Last week we began alerting traders that they should be watching the YIELD on the 5-year and that bullish equity traders didn't want to see this yield fall below this moving average. This morning we are seeing a rather precipitous drop in this shorter- term YIELD and has us witnessing continued buying in this bond. Again... it has been our observation that this type of activity tells us that market participants have been putting money into bond the last couple of weeks and this is money that is not finding its way into stocks. This along with some of what we've been seeing in the bullish percent data from the NASDAQ-100 and the S&P 500 bullish percent have been giving us the heads up that the market has been playing some defense by selling stocks and buying bonds.

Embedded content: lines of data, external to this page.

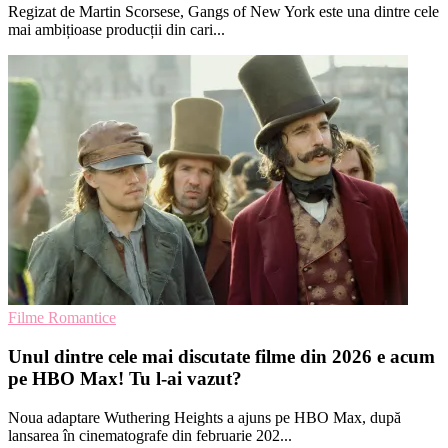
Regizat de Martin Scorsese, Gangs of New York este una dintre cele
mai ambițioase producții din cari...
Filme Romantice
Unul dintre cele mai discutate filme din 2026 e acum
pe HBO Max! Tu l-ai vazut?
Noua adaptare Wuthering Heights a ajuns pe HBO Max, după
lansarea în cinematografe din februarie 202...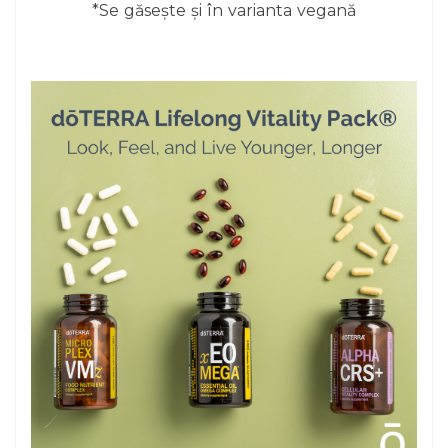
*Se găsește și în varianta vegană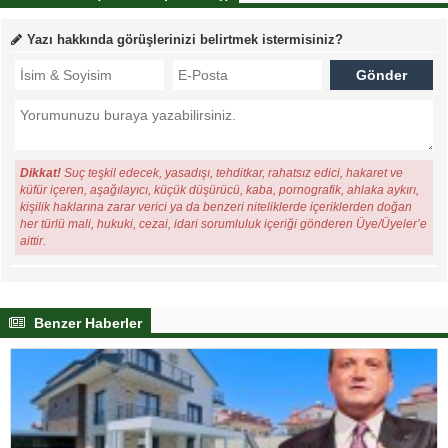
Yazı hakkında görüşlerinizi belirtmek istermisiniz?
Dikkat!
Suç teşkil edecek, yasadışı, tehditkar, rahatsız edici, hakaret ve
küfür içeren, aşağılayıcı, küçük düşürücü, kaba, pornografik, ahlaka aykırı,
kişilik haklarına zarar verici ya da benzeri niteliklerde içeriklerden doğan
her türlü mali, hukuki, cezai, idari sorumluluk içeriği gönderen Üye/Üyeler’e
aittir.
Benzer Haberler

Stock futures are lower this morning with S&P 500 futures (SP01U) down 3 points, NASDAQ futures (ND01U) are lower by 13 and Dow futures (ND01U) are down 1 point. Fair value for the S&P 500 is $9.84. Computer buy programs are set for buying at $11.24 and set for selling at $8.44.
5-year YIELD Chart from 1998 - 1999
I have been trying to compare the current economic climate to that of late 1998 and early 1999. During that time frame, the Fed was aggressively cutting interest rates and trying to stimulate the US economy against the "Asian Flu." While the current economic environment is very much a global nature, the problems the market has been experiencing recently has not just been an Asian impact, but very much a US based slowdown. What a bullish trader in stocks wants to see is for the YIELD on the 5- year (FVX.X) to begin showing some firming around the 50-day moving average like it did in December of 1998 and then begin drifting higher as the market sells the bond and puts that money into stocks, just like it did back then.
If we don't see this happen over the next couple of weeks, I will then have to observe that action as DIVERGENCE and take further preventative action for the PremierMarkets.com profiled portfolio. We've already taken some defensive action by adding some bearish trades to the portfolio, snug up stops and gotten stopped out and have been writing some covered calls. All are strategies a trader or investor can implement on their own accounts to help hedge the decline we've seen the past several sessions.